The Petitions of the Week column highlights a selection of cert petitions recently filed in the Supreme Court. A list of all petitions we’re watching is available here.

In criminal trials, the Constitution places various limits on what information judges and juries may consider. This week, we highlight cert petitions that ask the court to decide, among other things, whether a jury may take into account a defendant’s courtroom demeanor and whether a judge may partially base a defendant’s sentence on alleged conduct for which the defendant was acquitted.

Marquis Shaw, a resident of Los Angeles, stood trial in 2018 with six others as part of a major prosecution intended to crack down on one of the city’s gangs. The jury convicted him of three counts of selling crack cocaine. Skeptical of the government’s claim that Shaw was more than an independent drug dealer, the jury acquitted Shaw on four additional counts charging him as a leader of the gang involved in murder, criminal racketeering, and large-scale drug distribution.

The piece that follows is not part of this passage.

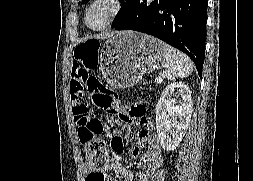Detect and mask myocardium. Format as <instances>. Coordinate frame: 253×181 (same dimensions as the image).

The judge sentenced Shaw to 35 years in prison, the enhanced mandatory minimum for a crack-cocaine conviction for career offenders. The judge disapproved of the jury’s acquittal on the more serious charges and viewed them, in conjunction with a 1994 marijuana conviction and a 2003 murder charge, as evidence of Shaw’s continued criminal history. “The sentence imposed,” the judge wrote, “takes into consideration the relevant conduct that the Court believes the defendant should be held responsible for.”

In Shaw v. United States, Shaw asks the justices to decide whether the higher sentence based on acquitted conduct violated his constitutional rights to due process and an impartial jury.

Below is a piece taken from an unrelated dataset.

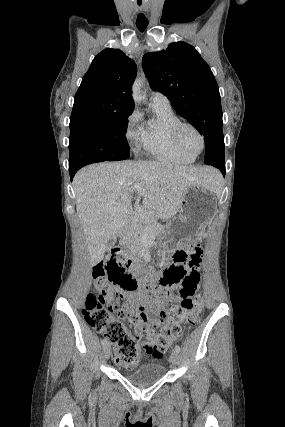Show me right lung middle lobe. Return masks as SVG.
Masks as SVG:
<instances>
[{"instance_id":"1","label":"right lung middle lobe","mask_w":285,"mask_h":427,"mask_svg":"<svg viewBox=\"0 0 285 427\" xmlns=\"http://www.w3.org/2000/svg\"><path fill=\"white\" fill-rule=\"evenodd\" d=\"M129 115H107L70 121L69 170L130 156L125 137Z\"/></svg>"}]
</instances>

Police in Worcester, Massachusetts, found two small bags and one larger bag of heroin in the apartment of Carlos Ruiz and his former girlfriend, and charged both with trafficking drugs. Neither defendant testified at trial. During deliberations, the jury asked the judge whether they may take courtroom demeanor into account. Over the objection of Ruiz’s lawyer, the judge responded that, “[w]hile not evidence, the jury is entitled to consider any observations you made of the defendants’ demeanor during the trial.”

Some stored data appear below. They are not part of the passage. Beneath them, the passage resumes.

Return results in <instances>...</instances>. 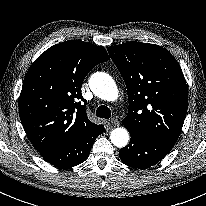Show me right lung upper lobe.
Masks as SVG:
<instances>
[{
    "instance_id": "1",
    "label": "right lung upper lobe",
    "mask_w": 206,
    "mask_h": 206,
    "mask_svg": "<svg viewBox=\"0 0 206 206\" xmlns=\"http://www.w3.org/2000/svg\"><path fill=\"white\" fill-rule=\"evenodd\" d=\"M107 60L103 47L71 40L50 47L31 65L19 114L38 152L64 148L100 126L87 117L81 86L88 72Z\"/></svg>"
}]
</instances>
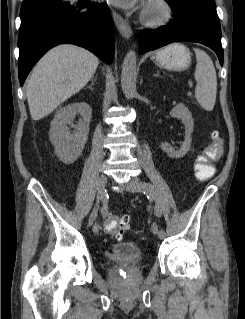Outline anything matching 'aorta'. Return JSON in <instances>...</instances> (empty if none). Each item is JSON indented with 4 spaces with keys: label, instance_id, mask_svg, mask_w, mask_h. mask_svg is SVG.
<instances>
[{
    "label": "aorta",
    "instance_id": "aorta-1",
    "mask_svg": "<svg viewBox=\"0 0 245 319\" xmlns=\"http://www.w3.org/2000/svg\"><path fill=\"white\" fill-rule=\"evenodd\" d=\"M136 67L137 56L134 50H130L123 61L121 71V86L127 99H133L137 94L136 91Z\"/></svg>",
    "mask_w": 245,
    "mask_h": 319
}]
</instances>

The jury convicted Ruiz and acquitted his girlfriend. Believing that the jury’s question resulted in the difference in outcome, Ruiz challenged the consideration of his courtroom demeanor on appeal. The state appeals court affirmed, in reliance on a Massachusetts Supreme Court decision that held a jury may observe a defendant’s conduct during trial.

In Ruiz v. Massachusetts, Ruiz asks the justices to decide whether allowing the jury to consider courtroom demeanor, even if not explicitly as evidence, violated his constitutional rights to remain silent and to a trial by the evidence presented in court under due process.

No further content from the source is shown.